Resources: Bill seeks to block a plan to use large bags to tote water from two north coast rivers.

April 05, 2002|ERIC BAILEY | TIMES STAFF WRITER

SACRAMENTO — A proposal to siphon water from two north coast rivers and tug it to San Diego in water bags the size of a World War II battleship is under fire from state lawmakers eager to block the plan.

Assemblywoman Patricia Wiggins (D-Santa Rosa) and other lawmakers representing the rugged northern coastline began pushing legislation this week that would give county elected leaders virtual veto power over such projects.

"This is a clear-cut case of a community that needs to be consulted before its resources are pillaged," said Matt Reilly, Wiggins' chief of staff. "To the people who live there, it's their backyard, and they should have a say."

Wiggins' bill (AB 2924) was denounced by Ric Davidge of Alaska Water Exports, the firm that wants to use 850-foot-long polyfiber bags to tote water from the Gualala and Albion rivers in Mendocino County south to San Diego.

"It's extraordinarily unfortunate that people would introduce legislation to try to stop a project that is clearly the most ecologically benign proposal to date to deal with the problems of water in California," Davidge said.

The proposal by Davidge, a former aide to Reagan Interior Secretary James Watt, has attracted a storm of opposition from a collection of environmentalists, tourist businesses, and farmers in Mendocino and Sonoma counties. Residents ridicule it as a water grab that would wreak environmental damage to the rivers and sully views along the pristine coastline.

More than 300 foes turned out last month to confront Davidge during a forum at Sea Ranch, an exclusive coastal enclave just south of the Gualala River. Later three dozen people took their protest to the river, standing on a bridge and holding up placards saying, "Honk if you like fish" and "No water bags."

Under the plan, a pipeline would be buried up the spine of each river to capture heavy winter flows. The bags, which float below the ocean surface, would be filled via a pump aboard an offshore buoy. Tow boats then would slowly tug the massive bags south to San Diego, where 40,000 customers could be supplied by the 20,000 acre-feet of water reaped each year.

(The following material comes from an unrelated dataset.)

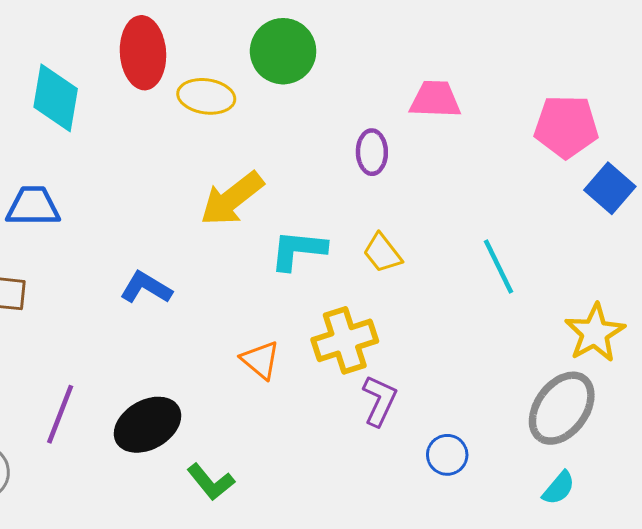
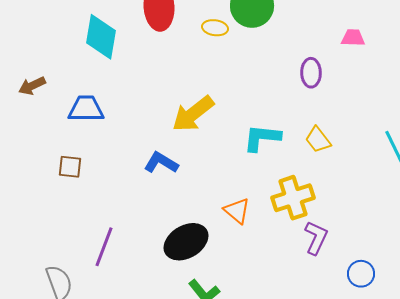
yellow ellipse: (206, 96) -> (215, 28), moved, size x0.7
pink trapezoid: (435, 99) -> (353, 38), size x0.7
yellow arrow: (232, 199) -> (193, 114), moved
black ellipse: (147, 425) -> (186, 242), moved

Wiggins' bill, supported by state Sen. Wesley Chesbro (D-Arcata), would block state water officials from allowing the export of water from California's north coast rivers unless local county supervisors granted permission.

The water bag proposal is under review by the state Water Resources Control Board, which might hold hearings in the next few months. The Coastal Commission also has asked to review Davidge's plans.

While sure to win support among Democratic lawmakers from Northern California, Wiggins' bill could potentially run into some opposition from Southern California lawmakers uneasy about setting a precedent that could complicate other efforts to boost water exports from the north.